Database search has been the main approach for proteoform identification by top-down tandem mass spectrometry. However, when the target proteoform that produced the spectrum contains post-translational modifications (PTMs) and/or mutations, it is quite time consuming to align a query spectrum against all protein sequences without any PTMs and mutations in a large database. Consequently, it is essential to develop efficient and sensitive filtering algorithms for speeding up database search.

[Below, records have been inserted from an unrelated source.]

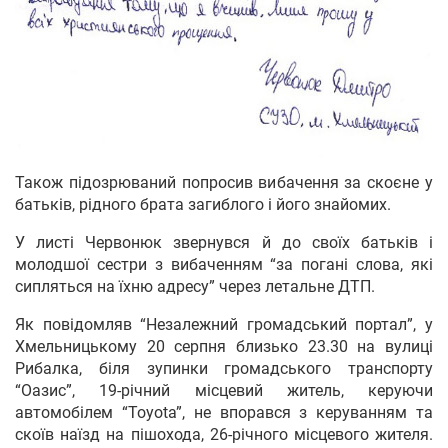
Також підозрюваний попросив вибачення за скоєне у
батьків, рідного брата загиблого і його знайомих.
У листі Червонюк звернувся й до своїх батьків і
молодшої сестри з вибаченням “за погані слова, які
сипляться на їхню адресу” через летальне ДТП.
Як повідомляв “Незалежний громадський портал”, у
Хмельницькому 20 серпня близько 23.30 на вулиці
Рибалка, біля зупинки громадського транспорту
“Оазис”, 19-річний місцевий житель, керуючи
автомобілем “Toyota”, не впорався з керуванням та
скоїв наїзд на пішохода, 26-річного місцевого жителя.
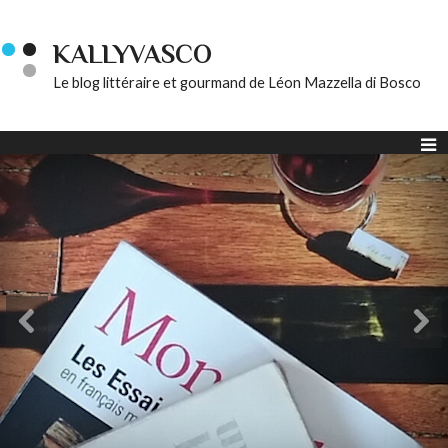
KALLYVASCO
Le blog littéraire et gourmand de Léon Mazzella di Bosco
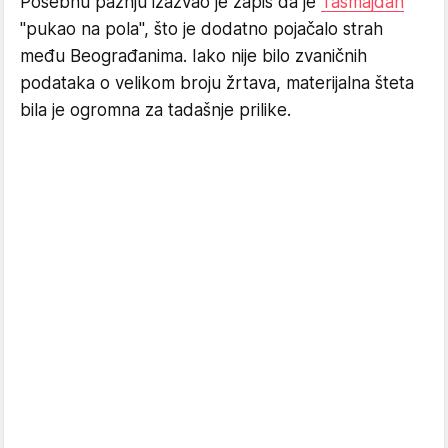
Posebnu pažnju izazvao je zapis da je
Tašmajdan
''pukao na pola'', što je dodatno pojačalo strah
među Beograđanima. Iako nije bilo zvaničnih
podataka o velikom broju žrtava, materijalna šteta
bila je ogromna za tadašnje prilike.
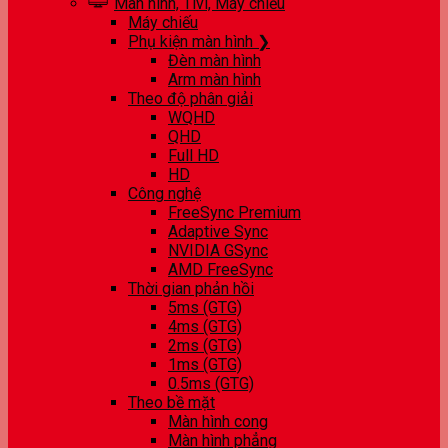
Màn hình, Tivi, Máy chiếu
Máy chiếu
Phụ kiện màn hình ❯
Đèn màn hình
Arm màn hình
Theo độ phân giải
WQHD
QHD
Full HD
HD
Công nghệ
FreeSync Premium
Adaptive Sync
NVIDIA GSync
AMD FreeSync
Thời gian phản hồi
5ms (GTG)
4ms (GTG)
2ms (GTG)
1ms (GTG)
0.5ms (GTG)
Theo bề mặt
Màn hình cong
Màn hình phẳng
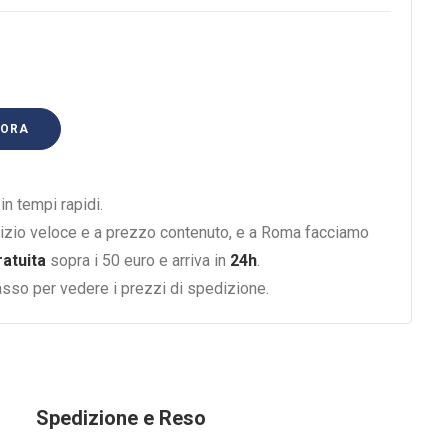
 ORA
n tempi rapidi.
izio veloce e a prezzo contenuto, e a Roma facciamo
ratuita
sopra i 50 euro e arriva in
24h
.
basso per vedere i prezzi di spedizione.
Spedizione e Reso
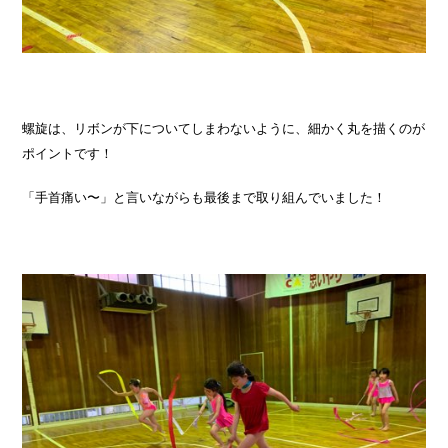
螺旋は、リボンが下についてしまわないように、細かく丸を描くのが
ポイントです！
「手首痛い〜」と言いながらも最後まで取り組んでいました！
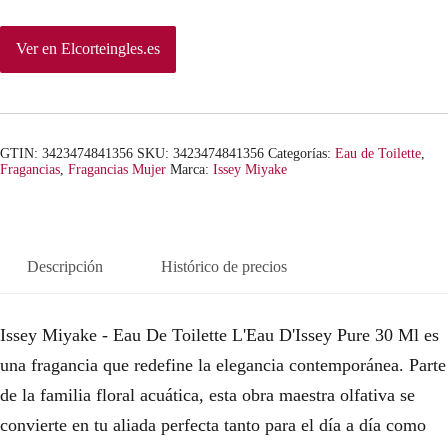
Ver en Elcorteingles.es
GTIN: 3423474841356
SKU:
3423474841356
Categorías:
Eau de Toilette
,
Fragancias
,
Fragancias Mujer
Marca:
Issey Miyake
Descripción
Histórico de precios
Issey Miyake - Eau De Toilette L'Eau D'Issey Pure 30 Ml es
una fragancia que redefine la elegancia contemporánea. Parte
de la familia floral acuática, esta obra maestra olfativa se
convierte en tu aliada perfecta tanto para el día a día como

In this paper, we propose a spectrum graph matching (SGM) based protein sequence filtering method for top-down mass spectral identification. It uses the subspectra of a query spectrum to generate spectrum graphs and searches them against a protein database to report the best candidates. As the sequence tag and gaped tag approaches need the preprocessing step to extract and select tags, the SGM filtering method circumvents this preprocessing step, thus simplifying data processing. We evaluated the filtration efficiency of the SGM filtering method with various parameter settings on an Escherichia coli top-down mass spectrometry data set and compared the performances of the SGM filtering method and two tag-based filtering methods on a data set of MCF-7 cells.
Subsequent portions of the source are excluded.